Mary Jane was brave (or foolish) enough to invite the 10 Journeymen in Nigeria (most of them teachers in Nigerian Baptist schools) to Newton for Christmas in 1965. None of us had spent Christmas away from our families before. 

I often revisit images of us gathered around her little pump organ singing Christmas carols. The male Journeymen got to experience and be displaced by what we called “the march of the army ants” through Mary Jane’s guest house. These ants would move in a column about a foot wide and would clear out anything in their path. 

‘One in the Spirit’

That Christmas my Nigeria Journeyman family helped me appreciate that family is more than just your beloved kinfolk back home. The Newton staff spent many family-type game nights playing 42, a Texas domino game.
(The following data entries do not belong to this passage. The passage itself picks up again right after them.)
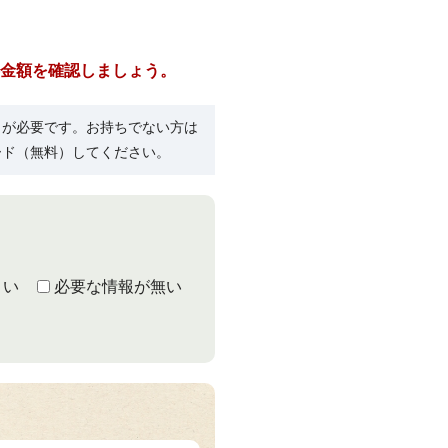
金額を確認しましょう。
R）」が必要です。お持ちでない方は
ード（無料）してください。
くい
必要な情報が無い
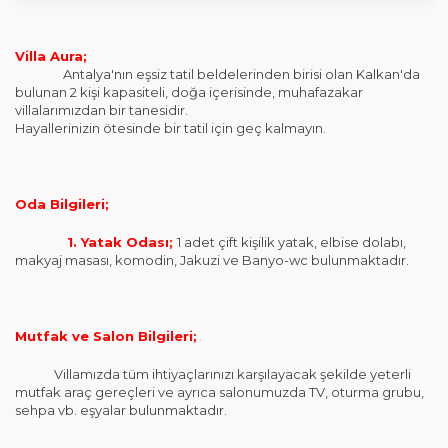
Villa Aura;
Antalya'nın eşsiz tatil beldelerinden birisi olan Kalkan'da
bulunan 2 kişi kapasiteli, doğa içerisinde, muhafazakar
villalarımızdan bir tanesidir.
Hayallerinizin ötesinde bir tatil için geç kalmayın.
Oda Bilgileri;
1. Yatak Odası;
1 adet çift kişilik yatak, elbise dolabı,
makyaj masası, komodin, Jakuzi ve Banyo-wc bulunmaktadır.
Mutfak ve Salon Bilgileri;
Villamızda tüm ihtiyaçlarınızı karşılayacak şekilde yeterli
mutfak araç gereçleri ve ayrıca salonumuzda TV, oturma grubu,
sehpa vb. eşyalar bulunmaktadır.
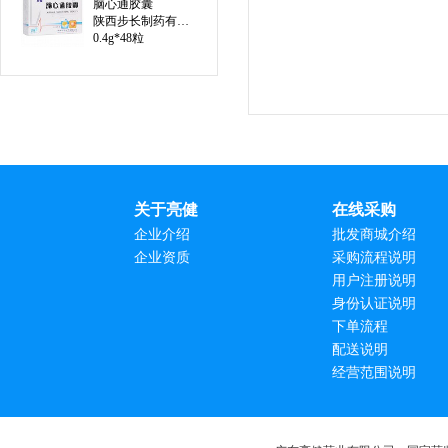
脑心通胶囊
陕西步长制药有限公司
0.4g*48粒
关于亮健
在线采购
企业介绍
批发商城介绍
企业资质
采购流程说明
用户注册说明
身份认证说明
下单流程
配送说明
经营范围说明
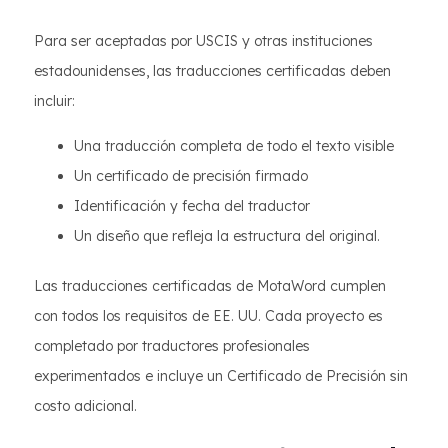
Para ser aceptadas por USCIS y otras instituciones
estadounidenses, las traducciones certificadas deben
incluir:
Una traducción completa de todo el texto visible
Un certificado de precisión firmado
Identificación y fecha del traductor
Un diseño que refleja la estructura del original.
Las traducciones certificadas de MotaWord cumplen
con todos los requisitos de EE. UU. Cada proyecto es
completado por traductores profesionales
experimentados e incluye un Certificado de Precisión sin
costo adicional.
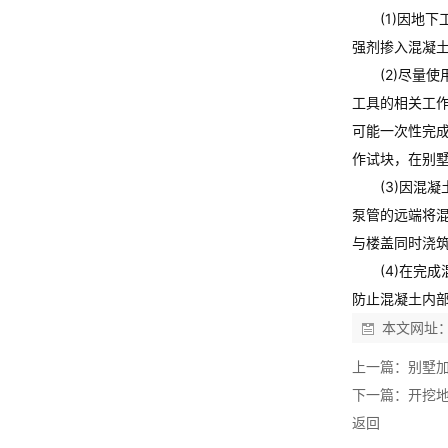
(1)因地下
强剂掺入混凝
(2)尽量使
工具的相关工
可能一次性完
作试块，在
别
(3)因混凝
泵管的远端将
与楼盖同时浇
(4)在完成
防止混凝土内
本文网址
上一篇：
别墅
下一篇：
开挖
返回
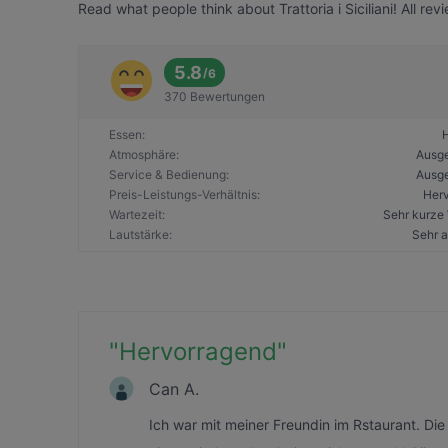
Read what people think about Trattoria i Siciliani! All re
5.8
/
6
370 Bewertungen
Essen
:
Atmosphäre
:
Ausg
Service & Bedienung
:
Ausg
Preis-Leistungs-Verhältnis
:
Her
Wartezeit
:
Sehr kurze 
Lautstärke
:
Sehr 
"
Hervorragend
"
Can A.
Ich war mit meiner Freundin im Rstaurant. Di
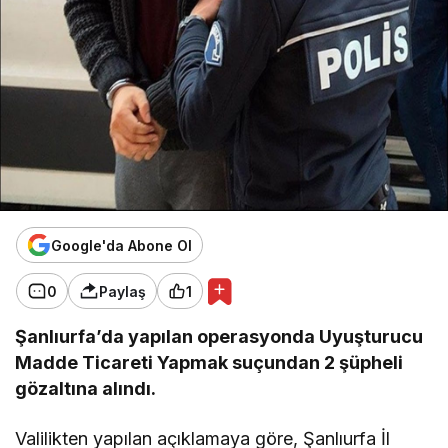
Google'da Abone Ol
0
Paylaş
1
Şanlıurfa’da yapılan operasyonda Uyuşturucu
Madde Ticareti Yapmak suçundan 2 şüpheli
gözaltına alındı.
Valilikten yapılan açıklamaya göre, Şanlıurfa İl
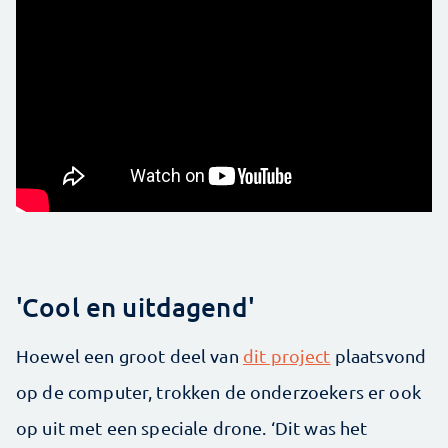
'Cool en uitdagend'
Hoewel een groot deel van
dit project
plaatsvond
op de computer, trokken de onderzoekers er ook
op uit met een speciale drone. ‘Dit was het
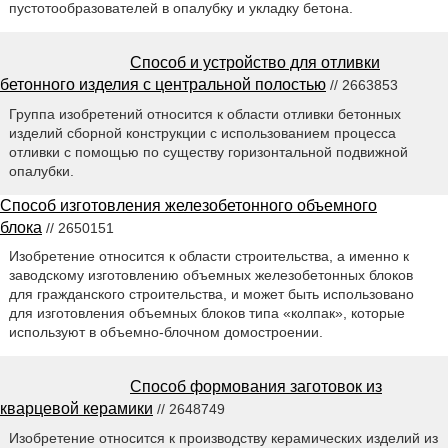
пустотообразователей в опалубку и укладку бетона.
Способ и устройство для отливки
бетонного изделия с центральной полостью
// 2663853
Группа изобретений относится к области отливки бетонных
изделий сборной конструкции с использованием процесса
отливки с помощью по существу горизонтальной подвижной
опалубки.
Способ изготовления железобетонного объемного
блока
// 2650151
Изобретение относится к области строительства, а именно к
заводскому изготовлению объемных железобетонных блоков
для гражданского строительства, и может быть использовано
для изготовления объемных блоков типа «колпак», которые
используют в объемно-блочном домостроении.
Способ формования заготовок из
кварцевой керамики
// 2648749
Изобретение относится к производству керамических изделий из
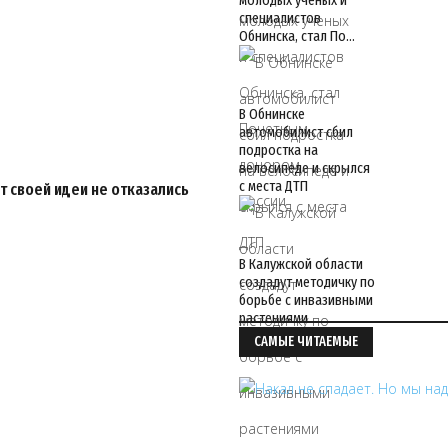
молодых ученых и
специалистов
Обнинска, стал По…
В Обнинске
автомобилист сбил
подростка на
велосипеде и скрылся
с места ДТП
т своей идеи не отказались
В Калужской области
создадут методичку по
борьбе с инвазивными
растениями
САМЫЕ ЧИТАЕМЫЕ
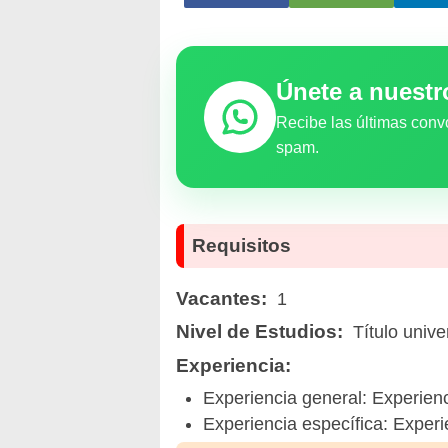
Únete a nuest
Recibe las últimas conv
spam.
Requisitos
Vacantes:
1
Nivel de Estudios:
Título unive
Experiencia:
Experiencia general: Experienc
Experiencia específica: Experie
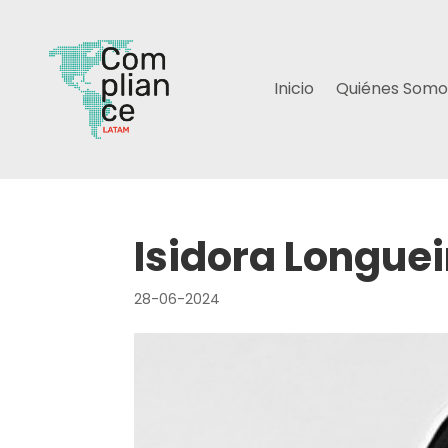
Inicio
Quiénes Somo
Isidora Longuei
28-06-2024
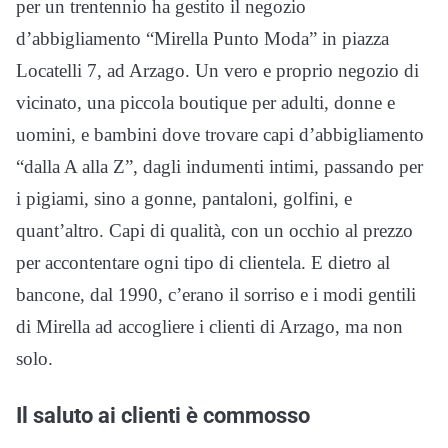
per un trentennio ha gestito il negozio
d’abbigliamento “Mirella Punto Moda” in piazza
Locatelli 7, ad Arzago. Un vero e proprio negozio di
vicinato, una piccola boutique per adulti, donne e
uomini, e bambini dove trovare capi d’abbigliamento
“dalla A alla Z”, dagli indumenti intimi, passando per
i pigiami, sino a gonne, pantaloni, golfini, e
quant’altro. Capi di qualità, con un occhio al prezzo
per accontentare ogni tipo di clientela. E dietro al
bancone, dal 1990, c’erano il sorriso e i modi gentili
di Mirella ad accogliere i clienti di Arzago, ma non
solo.
Il saluto ai clienti è commosso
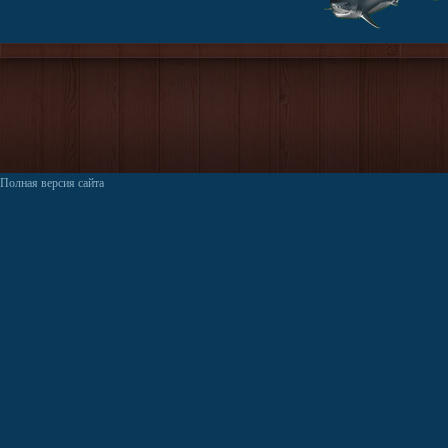
Полная версия сайта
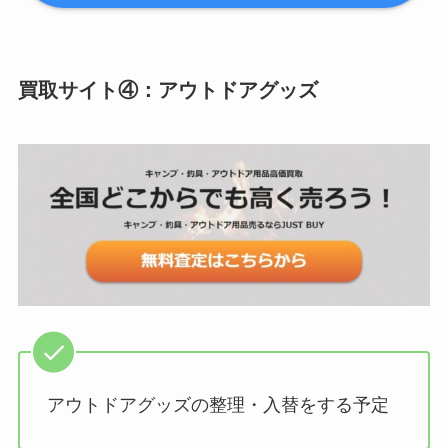
買取サイト④：アウトドアグッズ
アウトドアグッズの整理・入替をする予定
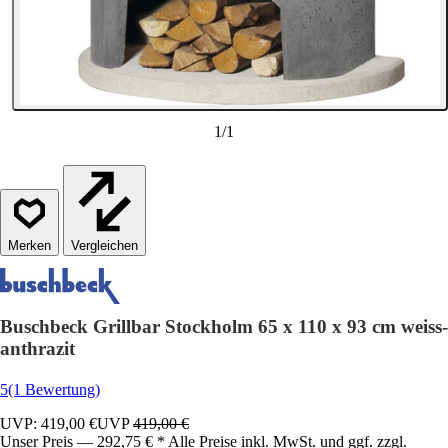
1
/
1
Vergleichen
Buschbeck Grillbar Stockholm 65 x 110 x 93 cm weiss-
anthrazit
5
(1 Bewertung)
UVP: 419,00 €
UVP
419,00 €
Unser Preis — 292,75 € * Alle Preise inkl. MwSt. und ggf. zzgl.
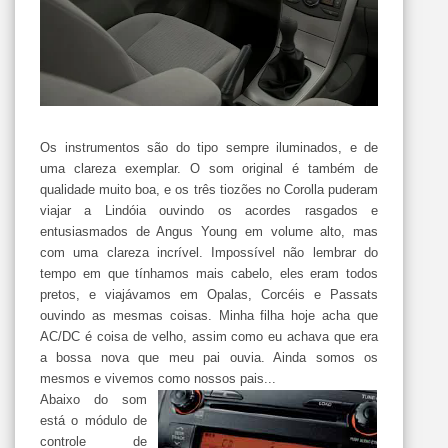
Os instrumentos são do tipo sempre iluminados, e de
uma clareza exemplar. O som original é também de
qualidade muito boa, e os três tiozões no Corolla puderam
viajar a Lindóia ouvindo os acordes rasgados e
entusiasmados de Angus Young em volume alto, mas
com uma clareza incrível. Impossível não lembrar do
tempo em que tínhamos mais cabelo, eles eram todos
pretos, e viajávamos em Opalas, Corcéis e Passats
ouvindo as mesmas coisas. Minha filha hoje acha que
AC/DC é coisa de velho, assim como eu achava que era
a bossa nova que meu pai ouvia. Ainda somos os
mesmos e vivemos como nossos pais...
Abaixo do som
está o módulo de
controle de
Every Sunday, the Newton MKs piled into the school’s VW vans and were transported to worship at a Nigerian Yoruba church in Osogbo. We read the Scriptures in the Yoruba language of Western Nigeria. We sang hymns from a Yoruba songbook. Every Sunday, we were reminded that we serve a God whose son, Jesus, broke down all barriers of language and culture among people. That diverse congregation was attired in both Nigerian and Western clothing. 

When I returned to the U.S. after two years, I came back with an expanded sense of the universality of a Holy Spirit who speaks to and through Nigerians as powerfully as that same Holy Spirit speaks to those who worship in Pine Grove Baptist Church, Walterboro, South Carolina. 

We are truly “one in the spirit.” My fervent prayer is that “all unity may one day be restored,” and that regardless, “They will know we are Christians by our love.” 

After returning to the U.S., I attended Southern Seminary in Louisville, Kentucky, where I received a Master of Religious Education and met my husband, Frank.  In 1972, we were appointed to inner city work by the Home Mission Board (now the North American Mission Board). For the next decade we served at the Baptist Neighborhood Center in Albuquerque, New Mexico. We raised our sons, Ryan and Andrew, in New Mexico. My life’s work was as an early childhood educator, directing A Child’s Garden Preschool of First Presbyterian Church, Albuquerque. In 2021, we returned to my childhood community near Walterboro, South Carolina.